Once you are served with an order for garnishment for one of your employees, you have a finite amount of time to respond to it. The court and creditor expect you to take immediate action to begin withholding the appropriate amount of money out of the employee's earnings. You cannot ignore the order as a personal favor to the employee or to spare yourself the work of making sure the right amount of money is taken out of his or her earnings. 

Before you start garnishing the person's paycheck, however, you are required to notify him or her in writing of the order. This notice should include details like for how much the garnishment is, for what reason the person is being garnished, and to what company the garnishment is being sent. 

After you notify the employee, you must then implement a plan for garnishing the employee for the ordered amount and length of time. You can either take this task on yourself or hand it off to your payroll staff if you have one. Many companies utilize payroll software that has the ability to withhold amounts for deductions like state and federal taxes, FICA, and garnishments. 

Complying with Wage Garnishment Laws

It is critical that you avoid garnishing the employee past the amount that has been ordered by the court. You also should ensure the garnishment ends once the order has been satisfied as outlined by the court. 

You can avoid these complications by making sure you and your payroll staff are well-versed in both state and federal garnishment laws. If your state law conflicts with the federal law in the amount that must be withheld, you are obligated by law to withhold the lesser amount. 

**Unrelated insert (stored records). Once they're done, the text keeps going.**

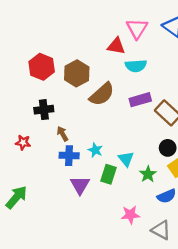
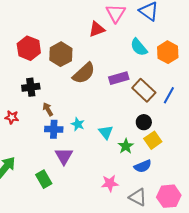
red triangle: (116, 46) -> (97, 29), turned -30
cyan semicircle: (136, 66) -> (139, 47), moved, turned 54
green rectangle: (108, 174) -> (44, 179), moved, turned -48

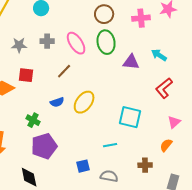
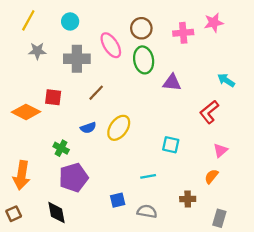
gray cross: (47, 41) -> (77, 59), size x1.6
pink ellipse: (76, 43) -> (111, 45), moved
gray star: (19, 45) -> (37, 51), moved
cyan arrow: (159, 55) -> (226, 80), moved
cyan square: (130, 117) -> (171, 145), size x0.7

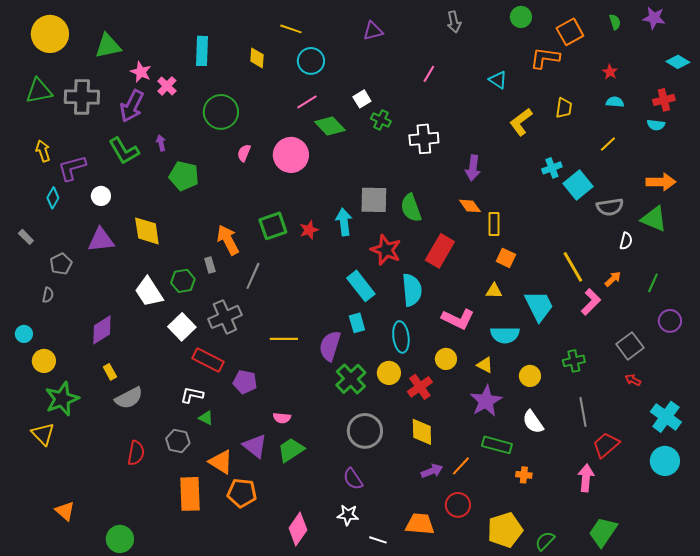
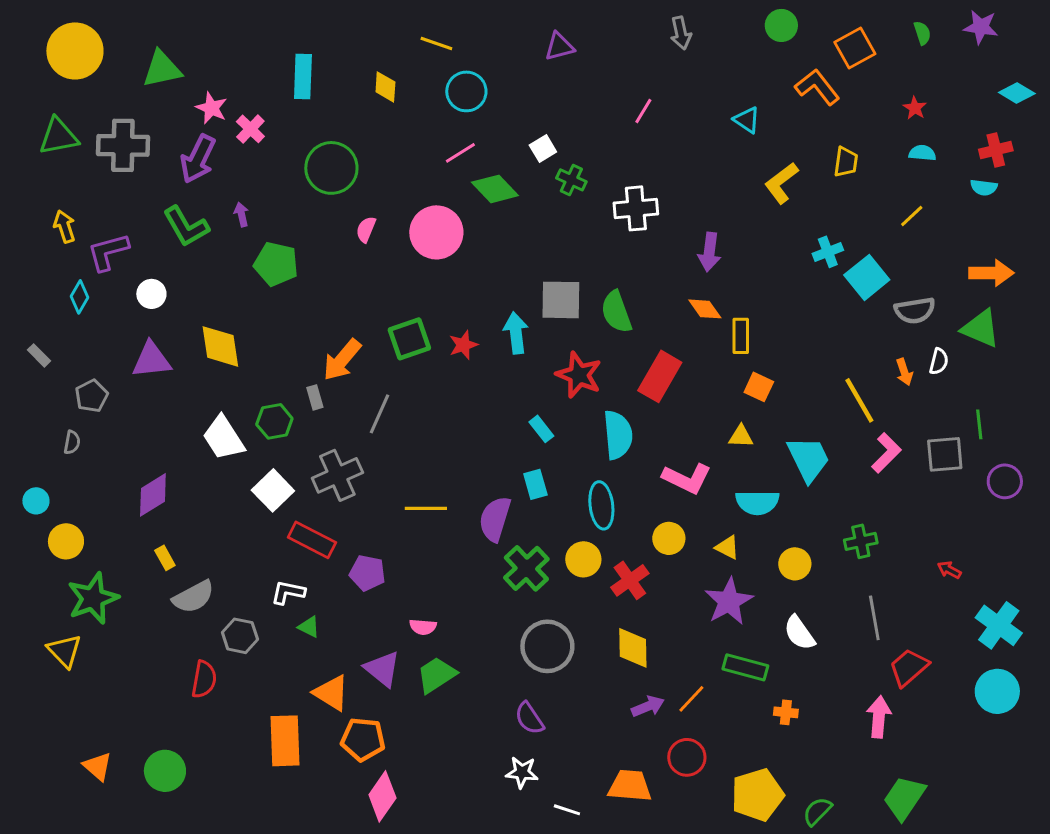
orange L-shape: (545, 58) -> (817, 87), turned 44
orange arrow: (228, 240) -> (342, 360), turned -112
orange arrow: (613, 279) -> (904, 372), moved, turned 114
green line: (653, 283) -> (979, 424), turned -30
cyan rectangle: (361, 286) -> (541, 429), size x0.6
gray square: (630, 346) -> (945, 454), moved, turned 32
gray hexagon: (178, 441) -> (240, 636), moved
pink diamond: (298, 529) -> (382, 796), moved
green circle: (120, 539) -> (165, 771), moved

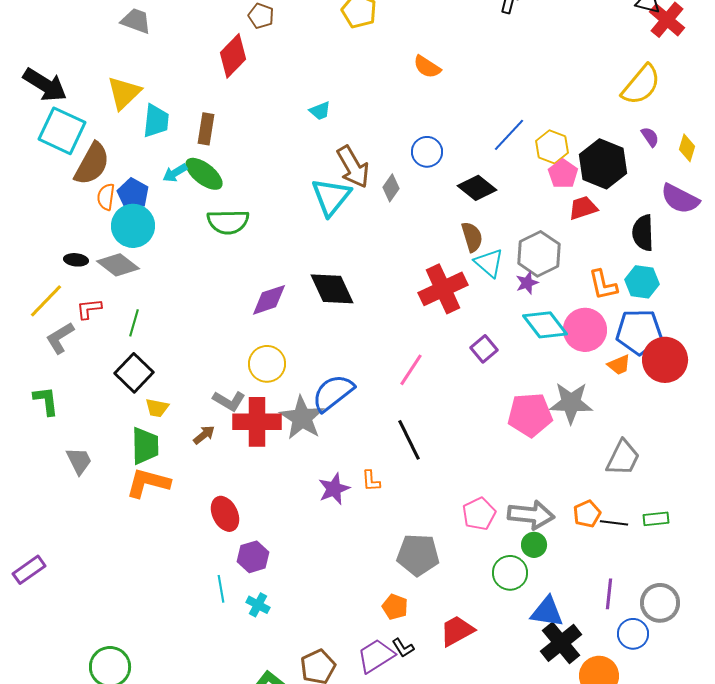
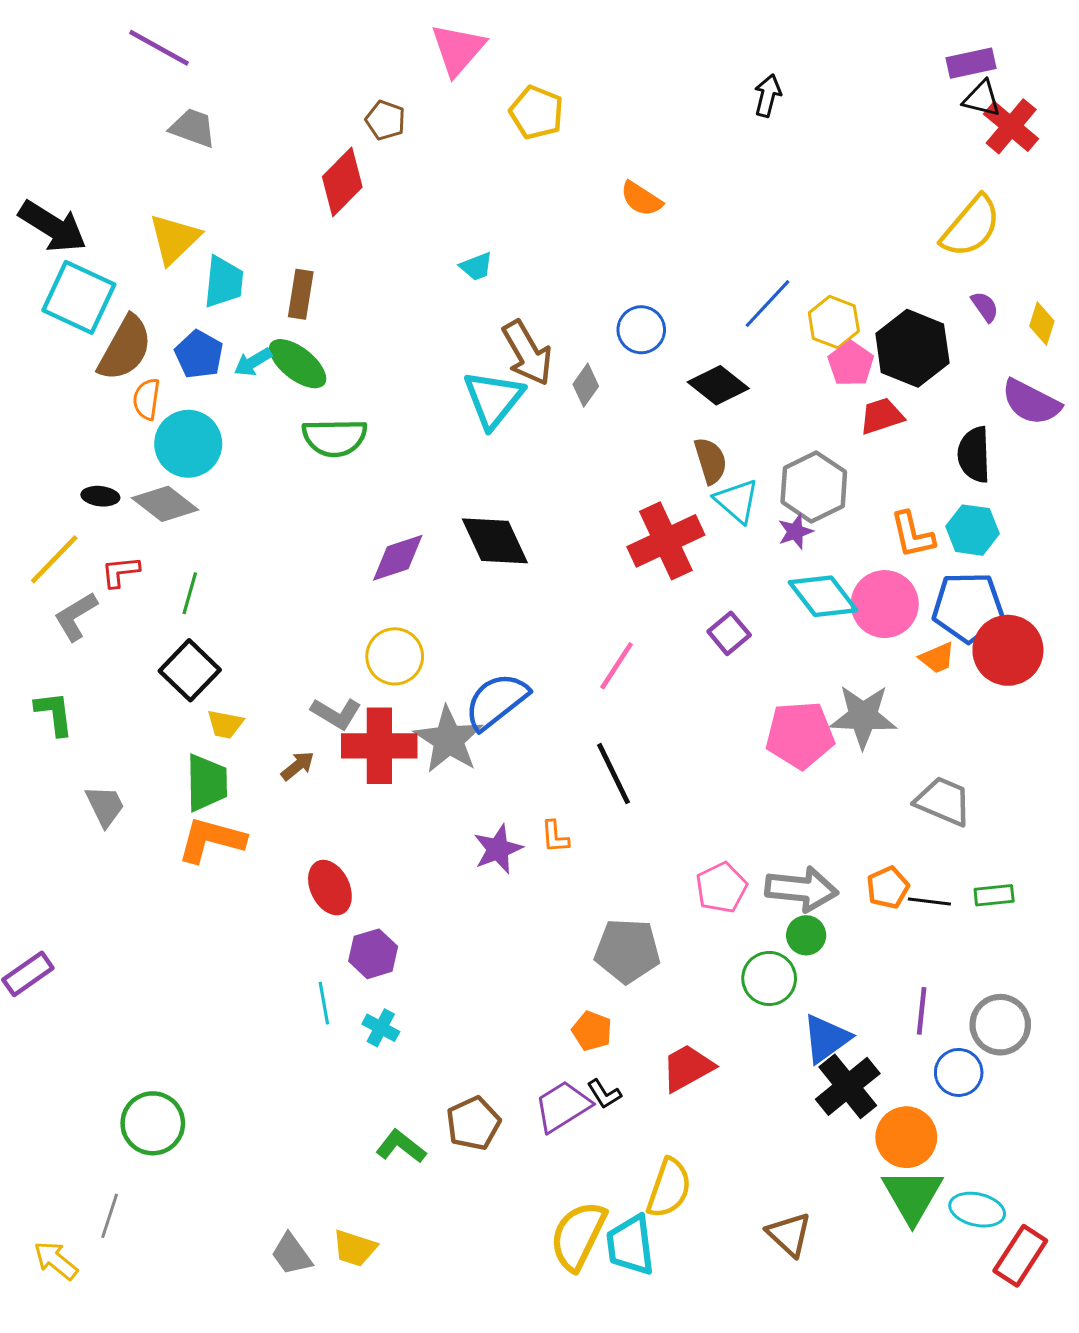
blue pentagon: (133, 194) -> (199, 354), moved
gray trapezoid: (623, 458) -> (943, 801), turned -93
blue triangle: (547, 612) -> (826, 1039), turned -45

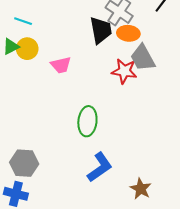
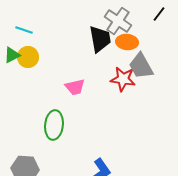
pink trapezoid: (61, 65) -> (75, 87), moved
green ellipse: (87, 121) -> (54, 125), moved

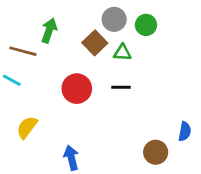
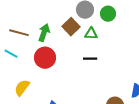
green arrow: (49, 30) -> (44, 33), moved
red circle: (77, 89) -> (45, 58), moved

You can also make sure you stay up-to-date on the state and federal garnishment laws by attending conferences or undergoing training as needed whenever the laws are changed or updated. You can also find information about current garnishment laws online at government websites like the one for the Office of Child Support Enforcement. 

A garnishment order comes directly from the court and demands your immediate attention to it. As an employer, you are obliged to ensure the right amount of money is taken out of the employee's earnings each pay period. To stay updated on the current garnishment laws in your state, you can find information online or attend conferences hosted by government agencies like your state's Department of Labor or child support enforcement agencies.